## EXERCISE DESCRIPTION
All of the records must come back exactly. Please repeat them in full.

——

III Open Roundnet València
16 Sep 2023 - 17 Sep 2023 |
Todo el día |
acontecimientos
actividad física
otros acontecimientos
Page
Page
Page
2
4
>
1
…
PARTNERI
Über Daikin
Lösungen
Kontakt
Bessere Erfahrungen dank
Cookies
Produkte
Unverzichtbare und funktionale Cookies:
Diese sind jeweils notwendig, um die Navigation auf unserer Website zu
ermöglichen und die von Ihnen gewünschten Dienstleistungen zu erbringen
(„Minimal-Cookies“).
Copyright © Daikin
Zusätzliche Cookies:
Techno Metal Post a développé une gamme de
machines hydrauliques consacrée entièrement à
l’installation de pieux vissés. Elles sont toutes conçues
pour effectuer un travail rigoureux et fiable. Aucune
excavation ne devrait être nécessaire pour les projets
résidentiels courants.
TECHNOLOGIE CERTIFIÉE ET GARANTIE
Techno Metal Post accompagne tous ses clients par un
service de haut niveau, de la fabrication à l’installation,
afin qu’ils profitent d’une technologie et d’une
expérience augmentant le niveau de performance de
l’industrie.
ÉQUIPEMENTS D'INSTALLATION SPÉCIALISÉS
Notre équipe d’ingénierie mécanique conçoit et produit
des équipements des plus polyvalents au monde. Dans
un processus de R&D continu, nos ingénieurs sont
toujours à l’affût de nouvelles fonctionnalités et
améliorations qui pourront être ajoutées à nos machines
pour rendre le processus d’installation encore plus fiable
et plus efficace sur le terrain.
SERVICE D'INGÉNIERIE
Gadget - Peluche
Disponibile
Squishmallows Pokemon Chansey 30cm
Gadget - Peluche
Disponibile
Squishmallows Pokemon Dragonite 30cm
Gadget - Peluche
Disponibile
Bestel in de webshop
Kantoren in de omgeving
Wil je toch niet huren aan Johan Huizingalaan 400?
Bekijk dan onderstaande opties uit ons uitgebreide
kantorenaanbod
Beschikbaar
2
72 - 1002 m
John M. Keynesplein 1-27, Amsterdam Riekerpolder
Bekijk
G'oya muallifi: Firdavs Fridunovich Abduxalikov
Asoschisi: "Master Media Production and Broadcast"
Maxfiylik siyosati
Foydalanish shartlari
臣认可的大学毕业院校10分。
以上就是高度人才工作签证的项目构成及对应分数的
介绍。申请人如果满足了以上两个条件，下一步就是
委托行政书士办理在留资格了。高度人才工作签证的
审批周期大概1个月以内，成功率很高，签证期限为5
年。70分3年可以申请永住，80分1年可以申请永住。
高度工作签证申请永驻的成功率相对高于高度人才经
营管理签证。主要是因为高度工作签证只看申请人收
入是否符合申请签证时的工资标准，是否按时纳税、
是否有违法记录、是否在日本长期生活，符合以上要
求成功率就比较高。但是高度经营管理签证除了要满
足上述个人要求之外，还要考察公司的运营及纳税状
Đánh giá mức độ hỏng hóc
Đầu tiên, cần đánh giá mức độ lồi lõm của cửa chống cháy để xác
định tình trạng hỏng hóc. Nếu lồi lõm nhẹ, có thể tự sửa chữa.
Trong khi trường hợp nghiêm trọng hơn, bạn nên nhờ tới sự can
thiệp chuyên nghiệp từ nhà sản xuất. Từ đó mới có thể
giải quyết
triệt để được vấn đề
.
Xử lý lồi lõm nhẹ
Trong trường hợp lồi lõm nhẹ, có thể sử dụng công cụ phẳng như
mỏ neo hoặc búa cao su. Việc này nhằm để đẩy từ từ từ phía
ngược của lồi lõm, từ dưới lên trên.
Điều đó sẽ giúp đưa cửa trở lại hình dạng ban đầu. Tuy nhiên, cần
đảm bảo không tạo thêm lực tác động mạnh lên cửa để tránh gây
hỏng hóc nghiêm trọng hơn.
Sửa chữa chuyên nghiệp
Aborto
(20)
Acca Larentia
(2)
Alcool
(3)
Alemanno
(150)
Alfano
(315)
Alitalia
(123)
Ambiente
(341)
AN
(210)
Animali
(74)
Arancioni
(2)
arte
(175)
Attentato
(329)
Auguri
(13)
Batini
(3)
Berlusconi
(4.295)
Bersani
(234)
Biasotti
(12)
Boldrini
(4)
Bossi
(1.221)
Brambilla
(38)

——

## SOLUTION FOR THIS EXERCISE
III Open Roundnet València
16 Sep 2023 - 17 Sep 2023 |
Todo el día |
acontecimientos
actividad física
otros acontecimientos
Page
Page
Page
2
4
>
1
…
PARTNERI
Über Daikin
Lösungen
Kontakt
Bessere Erfahrungen dank
Cookies
Produkte
Unverzichtbare und funktionale Cookies:
Diese sind jeweils notwendig, um die Navigation auf unserer Website zu
ermöglichen und die von Ihnen gewünschten Dienstleistungen zu erbringen
(„Minimal-Cookies“).
Copyright © Daikin
Zusätzliche Cookies:
Techno Metal Post a développé une gamme de
machines hydrauliques consacrée entièrement à
l’installation de pieux vissés. Elles sont toutes conçues
pour effectuer un travail rigoureux et fiable. Aucune
excavation ne devrait être nécessaire pour les projets
résidentiels courants.
TECHNOLOGIE CERTIFIÉE ET GARANTIE
Techno Metal Post accompagne tous ses clients par un
service de haut niveau, de la fabrication à l’installation,
afin qu’ils profitent d’une technologie et d’une
expérience augmentant le niveau de performance de
l’industrie.
ÉQUIPEMENTS D'INSTALLATION SPÉCIALISÉS
Notre équipe d’ingénierie mécanique conçoit et produit
des équipements des plus polyvalents au monde. Dans
un processus de R&D continu, nos ingénieurs sont
toujours à l’affût de nouvelles fonctionnalités et
améliorations qui pourront être ajoutées à nos machines
pour rendre le processus d’installation encore plus fiable
et plus efficace sur le terrain.
SERVICE D'INGÉNIERIE
Gadget - Peluche
Disponibile
Squishmallows Pokemon Chansey 30cm
Gadget - Peluche
Disponibile
Squishmallows Pokemon Dragonite 30cm
Gadget - Peluche
Disponibile
Bestel in de webshop
Kantoren in de omgeving
Wil je toch niet huren aan Johan Huizingalaan 400?
Bekijk dan onderstaande opties uit ons uitgebreide
kantorenaanbod
Beschikbaar
2
72 - 1002 m
John M. Keynesplein 1-27, Amsterdam Riekerpolder
Bekijk
G'oya muallifi: Firdavs Fridunovich Abduxalikov
Asoschisi: "Master Media Production and Broadcast"
Maxfiylik siyosati
Foydalanish shartlari
臣认可的大学毕业院校10分。
以上就是高度人才工作签证的项目构成及对应分数的
介绍。申请人如果满足了以上两个条件，下一步就是
委托行政书士办理在留资格了。高度人才工作签证的
审批周期大概1个月以内，成功率很高，签证期限为5
年。70分3年可以申请永住，80分1年可以申请永住。
高度工作签证申请永驻的成功率相对高于高度人才经
营管理签证。主要是因为高度工作签证只看申请人收
入是否符合申请签证时的工资标准，是否按时纳税、
是否有违法记录、是否在日本长期生活，符合以上要
求成功率就比较高。但是高度经营管理签证除了要满
足上述个人要求之外，还要考察公司的运营及纳税状
Đánh giá mức độ hỏng hóc
Đầu tiên, cần đánh giá mức độ lồi lõm của cửa chống cháy để xác
định tình trạng hỏng hóc. Nếu lồi lõm nhẹ, có thể tự sửa chữa.
Trong khi trường hợp nghiêm trọng hơn, bạn nên nhờ tới sự can
thiệp chuyên nghiệp từ nhà sản xuất. Từ đó mới có thể
giải quyết
triệt để được vấn đề
.
Xử lý lồi lõm nhẹ
Trong trường hợp lồi lõm nhẹ, có thể sử dụng công cụ phẳng như
mỏ neo hoặc búa cao su. Việc này nhằm để đẩy từ từ từ phía
ngược của lồi lõm, từ dưới lên trên.
Điều đó sẽ giúp đưa cửa trở lại hình dạng ban đầu. Tuy nhiên, cần
đảm bảo không tạo thêm lực tác động mạnh lên cửa để tránh gây
hỏng hóc nghiêm trọng hơn.
Sửa chữa chuyên nghiệp
Aborto
(20)
Acca Larentia
(2)
Alcool
(3)
Alemanno
(150)
Alfano
(315)
Alitalia
(123)
Ambiente
(341)
AN
(210)
Animali
(74)
Arancioni
(2)
arte
(175)
Attentato
(329)
Auguri
(13)
Batini
(3)
Berlusconi
(4.295)
Bersani
(234)
Biasotti
(12)
Boldrini
(4)
Bossi
(1.221)
Brambilla
(38)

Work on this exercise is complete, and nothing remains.